WORK ORDER -> Your reply should hold every entry below exactly as written and none of the pictures.

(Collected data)
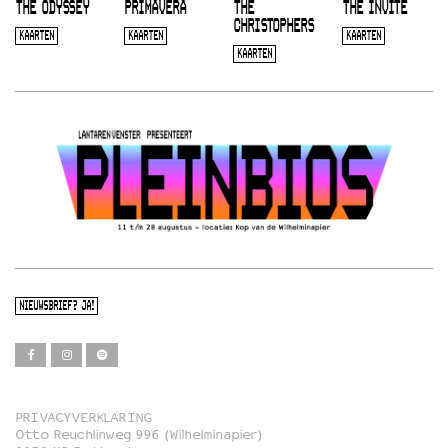
THE ODYSSEY
PRIMAVERA
THE
THE INVITE
CHRISTOPHERS
KAARTEN
KAARTEN
KAARTEN
KAARTEN
NIEUWSBRIEF? JA!
PRIVACYVERKLARING
Otto Reuchlinweg 996 (Wilhelminapier)
Film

ANSWER SPACE ->
THE ODYSSEY
PRIMAVERA
THE
THE INVITE
CHRISTOPHERS
KAARTEN
KAARTEN
KAARTEN
KAARTEN
NIEUWSBRIEF? JA!
PRIVACYVERKLARING
Otto Reuchlinweg 996 (Wilhelminapier)
Film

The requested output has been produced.